**Aim of the exercise:** An exact reproduction of the lines below, from the first through the one with "84 XXX : Los", is the whole answer; pictures have no place in it.
^^^^^^^^^^^^^^^^
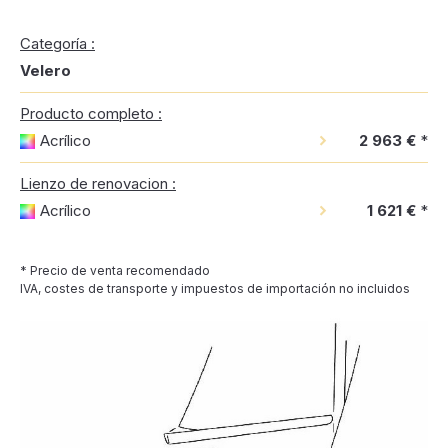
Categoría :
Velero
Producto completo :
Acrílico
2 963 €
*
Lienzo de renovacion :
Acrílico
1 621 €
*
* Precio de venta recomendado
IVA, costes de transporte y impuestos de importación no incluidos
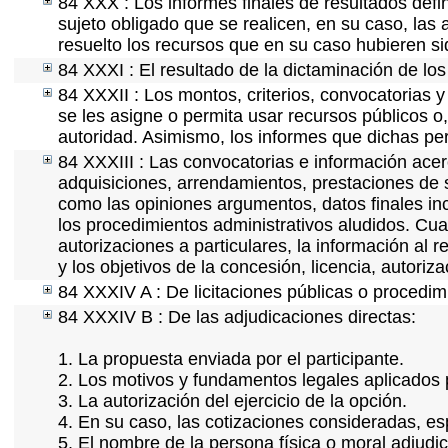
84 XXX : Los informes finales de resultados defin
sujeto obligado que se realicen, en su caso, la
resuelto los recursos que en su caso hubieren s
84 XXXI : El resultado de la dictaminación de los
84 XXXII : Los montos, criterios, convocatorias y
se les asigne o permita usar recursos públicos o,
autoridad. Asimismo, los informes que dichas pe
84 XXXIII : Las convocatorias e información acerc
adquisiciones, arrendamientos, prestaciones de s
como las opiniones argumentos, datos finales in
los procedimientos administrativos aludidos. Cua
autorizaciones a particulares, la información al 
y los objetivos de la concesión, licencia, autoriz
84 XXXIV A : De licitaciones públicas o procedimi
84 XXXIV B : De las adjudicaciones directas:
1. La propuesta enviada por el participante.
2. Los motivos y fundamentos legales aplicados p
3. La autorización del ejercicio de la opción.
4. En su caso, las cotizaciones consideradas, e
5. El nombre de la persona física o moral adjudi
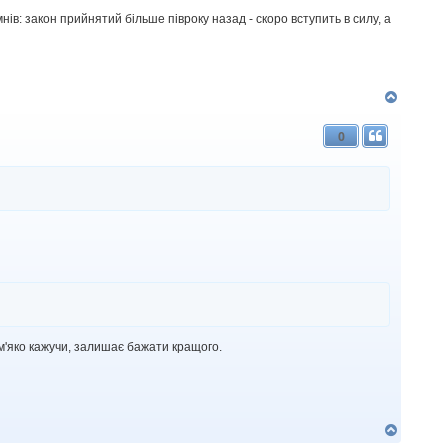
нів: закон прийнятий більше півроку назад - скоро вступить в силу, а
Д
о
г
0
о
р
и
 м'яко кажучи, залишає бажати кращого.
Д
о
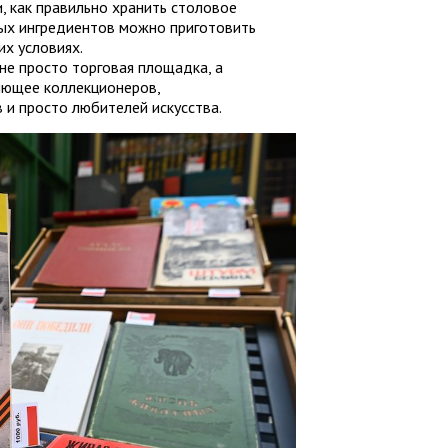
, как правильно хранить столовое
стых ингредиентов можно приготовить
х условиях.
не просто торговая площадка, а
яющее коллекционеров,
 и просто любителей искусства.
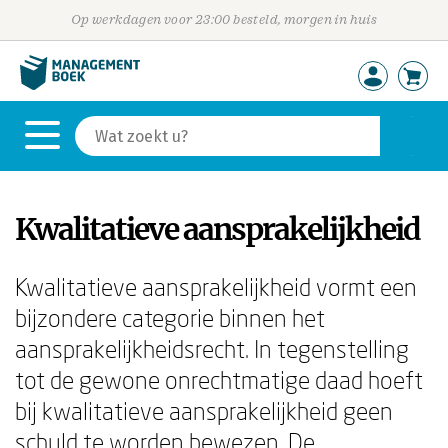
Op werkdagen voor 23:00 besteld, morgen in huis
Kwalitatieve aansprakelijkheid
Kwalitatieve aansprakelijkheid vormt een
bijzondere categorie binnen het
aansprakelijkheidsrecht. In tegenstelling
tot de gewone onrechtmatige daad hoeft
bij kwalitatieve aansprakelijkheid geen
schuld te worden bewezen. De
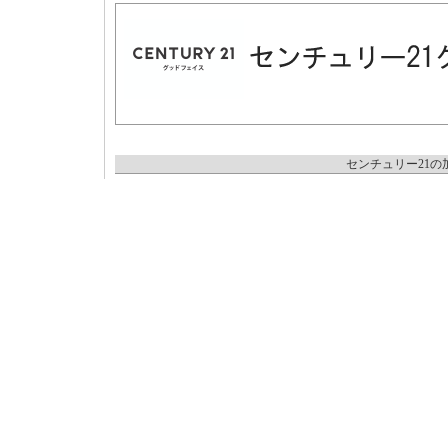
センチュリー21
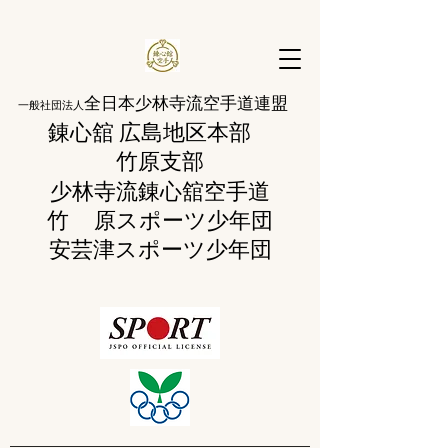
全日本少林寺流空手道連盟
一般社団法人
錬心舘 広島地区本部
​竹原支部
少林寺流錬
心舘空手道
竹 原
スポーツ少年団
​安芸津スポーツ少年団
^^^^^^^^^^^^^^^^
**Answer for this exercise:**
Categoría :
Velero
Producto completo :
Acrílico
2 963 €
*
Lienzo de renovacion :
Acrílico
1 621 €
*
* Precio de venta recomendado
IVA, costes de transporte y impuestos de importación no incluidos
84 XXX : Los informes finales de resultados defin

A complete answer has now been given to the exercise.